Volontairement, face à des questions insistantes pour commenter l’article de la Columbia Review, “

la fondation [Bill et Melinda Gates] a spontanément cité d’autres liens qu’elle entretient avec les médias, notamment “la participation à des dizaines de conférences, telles que le Festival du journalisme de Pérouse, le Global Editors Network ou la Conférence mondiale du journalisme scientifique.

Il a ajouté : “Les bénéficiaires des bourses de journalisme de la Fondation ont été et continuent d’être parmi les organismes de journalisme les plus respectés au monde. … L’article de Columbia insinue que ces organisations ont compromis leur intégrité et leur indépendance en faisant des rapports sur la santé, le développement et l’éducation dans le monde grâce au financement de la Fondation. Nous contestons vivement cette notion.

Tout cela est vrai. Il suffit de penser à l’intégrité de la revue médicale la plus respectée, Lancet, qui a publié en mai un article “scientifique” affirmant que la chloroquine non seulement ne guérissait pas, mais tuait les patients atteints de Covid – dont il est immédiatement évident qu’il était grossièrement et manifestement faux. Les médias ont été corrompus à la racine par Gates, comme il a corrompu l’Organisation mondiale de la santé avec ses milliards. Désormais, il n’y a plus de médias dont on ne peut et ne doit pas se douter.

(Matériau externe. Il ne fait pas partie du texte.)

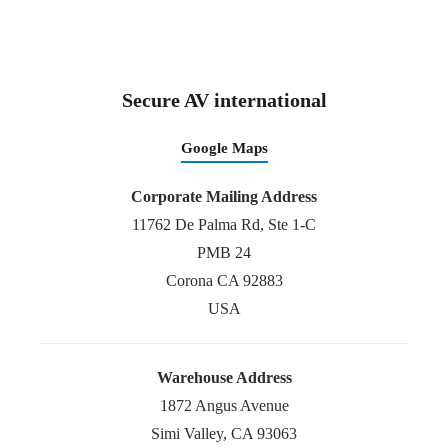
Secure AV international
Google Maps
Corporate Mailing Address
11762 De Palma Rd, Ste 1-C
PMB 24
Corona CA 92883
USA
Warehouse Address
1872 Angus Avenue
Simi Valley, CA 93063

Parce que, conclut M. Durden, “l’étendue totale des dons de M. Gates aux médias reste inconnue, car la fondation ne divulgue publiquement que l’argent attribué par le biais de subventions caritatives, et non par le biais de contrats […] M. Gates n’a divulgué qu’un seul contrat, celui avec Vox, mais a décrit comment une partie de l’argent du contrat est dépensée : production de contenu sponsorisé et, occasionnellement, financement “d’entités médiatiques à but non lucratif pour soutenir des initiatives telles que des cours de formation pour les journalistes, des conférences de presse et la participation à des événements. ”

Mais nos médias sont pleins de Briatore qui est tombé malade avec Covid, ça lui va bien. C’est une nouvelle au bord de l’abîme.

Briatore est à la clinique pour une prostatite, contrairement à ce que crient les médias. Les médias devraient faire payer plus cher le “travail” qu’ils font, en dépensant leur crédibilité pour tout foutre en l’air.